Trying to predict the future of our field, as others have discovered, is risky: Our technology is changing so fast that the information necessary to make good predictions is simply not available. Instead, I thought I would look at the past and current state of software engineering and use this viewpoint to formulate some hypotheses about what the future should hold, that is, some of the paths I would like to see us take.
衆所周知,預言這個領域的未來是一件有風險的事情:我們的技術變化太快了,以致於我們無法獲得必要的信息來作出一個好的預測。因此,我想還不如回顧一下軟件工程過去和現在的狀況,並由此出發來闡述一下對我所希望看到的未來的一些臆測。

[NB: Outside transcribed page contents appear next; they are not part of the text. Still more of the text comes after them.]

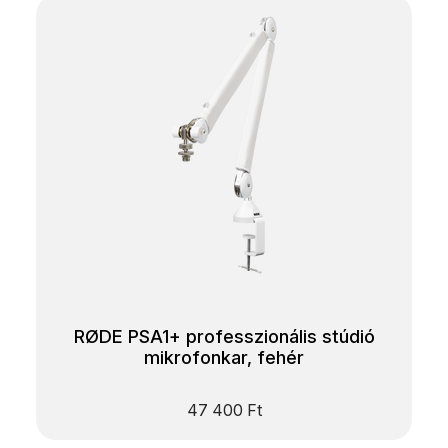
RØDE PSA1+ professzionális stúdió
mikrofonkar, fehér
47 400
Ft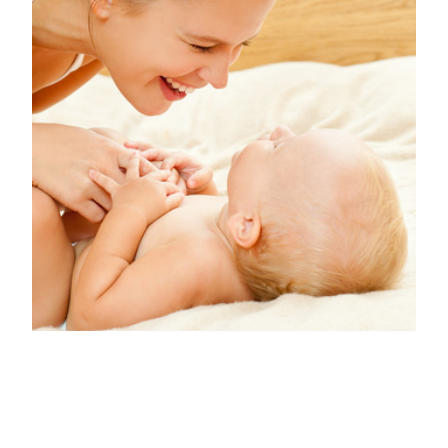
hebamme-neuss@vodafone.de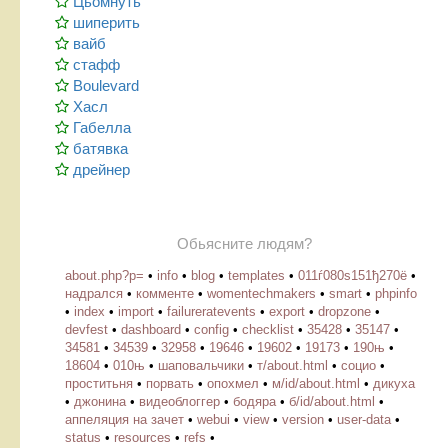
Цьомнуть
шиперить
вайб
стафф
Boulevard
Хасл
Габелла
батявка
дрейнер
Обьясните людям?
about.php?p=
•
info
•
blog
•
templates
•
011ѓ080ѕ151ђ270ё
•
надрался
•
комменте
•
womentechmakers
•
smart
•
phpinfo
•
index
•
import
•
failureratevents
•
export
•
dropzone
•
devfest
•
dashboard
•
config
•
checklist
•
35428
•
35147
•
34581
•
34539
•
32958
•
19646
•
19602
•
19173
•
190њ
•
18604
•
010њ
•
шаповальчики
•
т/about.html
•
социо
•
проститьня
•
порвать
•
опохмел
•
м/id/about.html
•
дикуха
•
джонина
•
видеоблоггер
•
бодяра
•
б/id/about.html
•
аппеляция на зачет
•
webui
•
view
•
version
•
user-data
•
status
•
resources
•
refs
•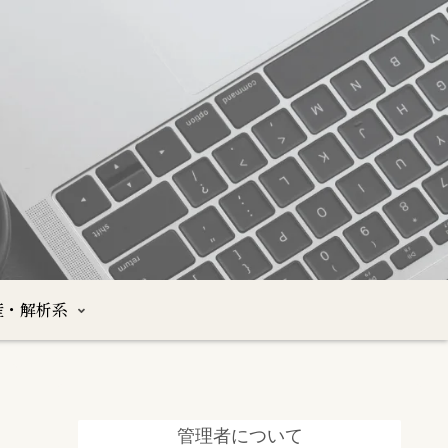
産・解析系
管理者について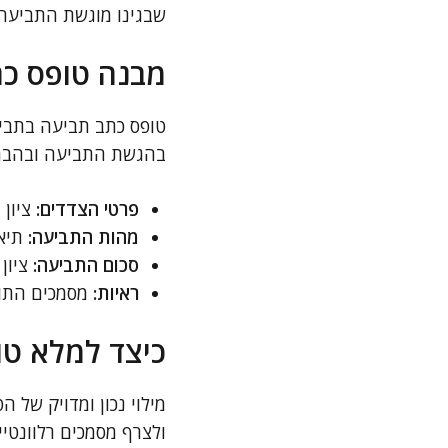
שבגינו מוגשת התביעה, 
מבנה טופס כ
טופס כתב תביעה בתבי
בהגשת התביעה ובהבהר
פרטי הצדדים:
ציון 
מהות התביעה:
תיאו
סכום התביעה:
ציון 
ראיות:
מסמכים התומכ
כיצד למלא טו
מילוי נכון ומדויק של
ולצרף מסמכים רלוונטיי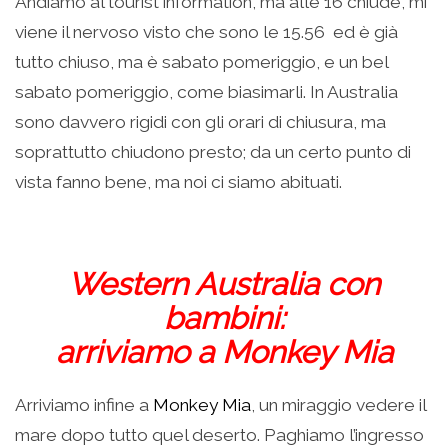
Andiamo al tourist information, ma alle 16 chiude, mi
viene il nervoso visto che sono le 15.56 ed è già
tutto chiuso, ma è sabato pomeriggio, e un bel
sabato pomeriggio, come biasimarli. In Australia
sono davvero rigidi con gli orari di chiusura, ma
soprattutto chiudono presto; da un certo punto di
vista fanno bene, ma noi ci siamo abituati.
Western Australia con
bambini:
arriviamo a Monkey Mia
Arriviamo infine a
Monkey Mia
, un miraggio vedere il
mare dopo tutto quel deserto. Paghiamo l’ingresso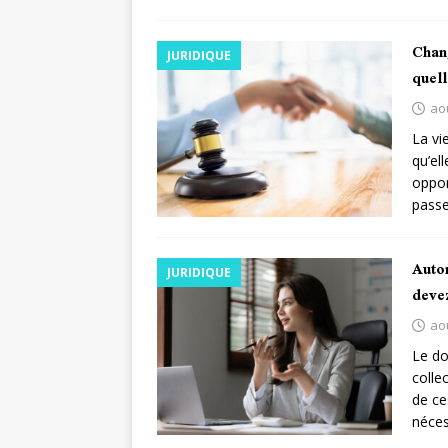
Chang
JURIDIQUE
quel
ao
La vi
qu’el
oppor
passe
Auto
JURIDIQUE
deve
ao
Le do
collec
de ce
néces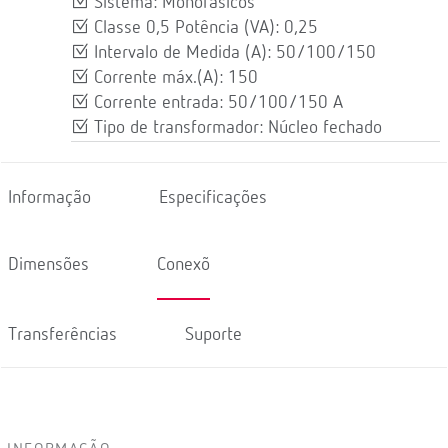
Sistema: Monofásicos
Classe 0,5 Potência (VA): 0,25
Intervalo de Medida (A): 50/100/150
Corrente máx.(A): 150
Corrente entrada: 50/100/150 A
Tipo de transformador: Núcleo fechado
Informação
Especificações
Dimensões
Conexõ
Transferências
Suporte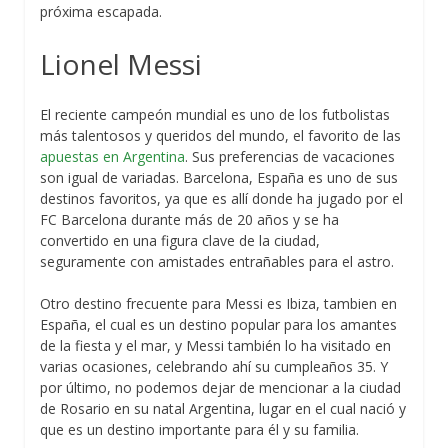
próxima escapada.
Lionel Messi
El reciente campeón mundial es uno de los futbolistas
más talentosos y queridos del mundo, el favorito de las
apuestas en Argentina
. Sus preferencias de vacaciones
son igual de variadas. Barcelona, España es uno de sus
destinos favoritos, ya que es allí donde ha jugado por el
FC Barcelona durante más de 20 años y se ha
convertido en una figura clave de la ciudad,
seguramente con amistades entrañables para el astro.
Otro destino frecuente para Messi es Ibiza, tambien en
España, el cual es un destino popular para los amantes
de la fiesta y el mar, y Messi también lo ha visitado en
varias ocasiones, celebrando ahí su cumpleaños 35. Y
por último, no podemos dejar de mencionar a la ciudad
de Rosario en su natal Argentina, lugar en el cual nació y
que es un destino importante para él y su familia.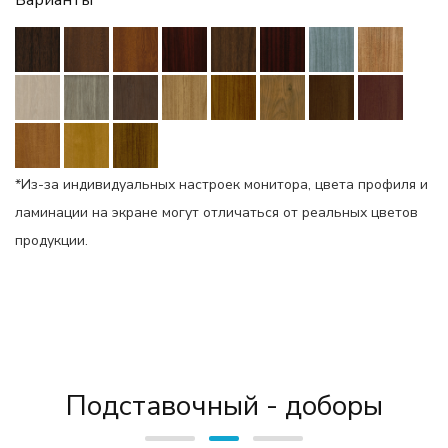
Варианты
*Из-за индивидуальных настроек монитора, цвета профиля и
ламинации на экране могут отличаться от реальных цветов
продукции.
Подставочный - доборы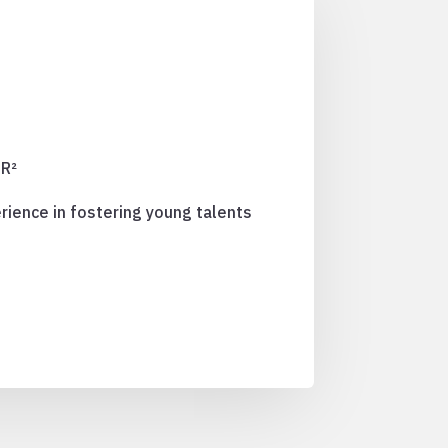
IR²
rience in fostering young talents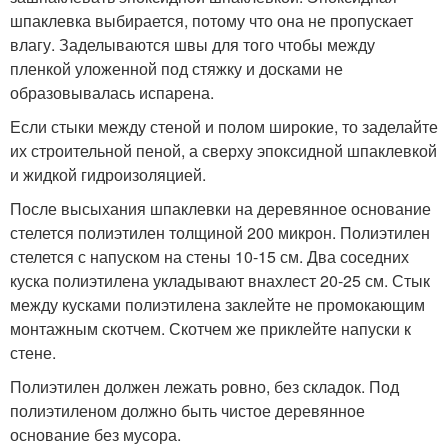
шпаклевка выбирается, потому что она не пропускает
влагу. Заделываются швы для того чтобы между
пленкой уложенной под стяжку и досками не
образовывалась испарена.
Если стыки между стеной и полом широкие, то заделайте
их строительной пеной, а сверху эпоксидной шпаклевкой
и жидкой гидроизоляцией.
После высыхания шпаклевки на деревянное основание
стелется полиэтилен толщиной 200 микрон. Полиэтилен
стелется с напуском на стены 10-15 см. Два соседних
куска полиэтилена укладывают внахлест 20-25 см. Стык
между кусками полиэтилена заклейте не промокающим
монтажным скотчем. Скотчем же приклейте напуски к
стене.
Полиэтилен должен лежать ровно, без складок. Под
полиэтиленом должно быть чистое деревянное
основание без мусора.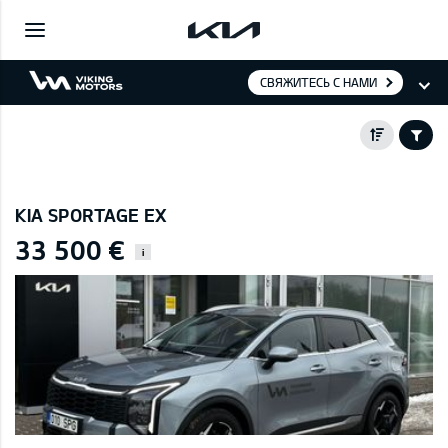
СВЯЖИТЕСЬ С НАМИ
KIA SPORTAGE EX
33 500 €
i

Software engineering has come a long way since the sixties and the first attempts to make our field into an engineering discipline. In fact, the first steps included the name itself, which reflected the goal of introducing engineering discipline into the software development process. Our achievements toward this goal include a greater understanding of the role of abstraction and separation of concerns in software engineering, the introduction of modularity and the notions of a software life cycle, process, measurement, abstract specifications and notations, etc.
從六十年代開始到現在,軟件工程已經獲得了長足的發展。它首先是把軟件這個領域帶入工程的範疇。包括軟件工程這個名字本身,就反映了將工程實踐引入軟件開發過程的目標。在朝着這個目標前進的道路上,我們獲得了諸多成果,包括對抽象和分離軟件工程關注點的更深刻的認識,模塊化的引入,以及軟件生命週期,過程,度量,抽象的規約和符號等等。
Most of these ideas come directly from engineering, although they needed to be adapted to the unique problems that arise in working with different and more abstract materials. Although hardware engineers are also involved in design, they are guided and limited by the natural laws of the materials with which their designs must be implemented. Software appears not to have these same types of natural limits, but to be infinitely flexible and malleable. In reality, the limits exist but are simply less obvious and more related to limitations in human abilities than limitations in the physical world.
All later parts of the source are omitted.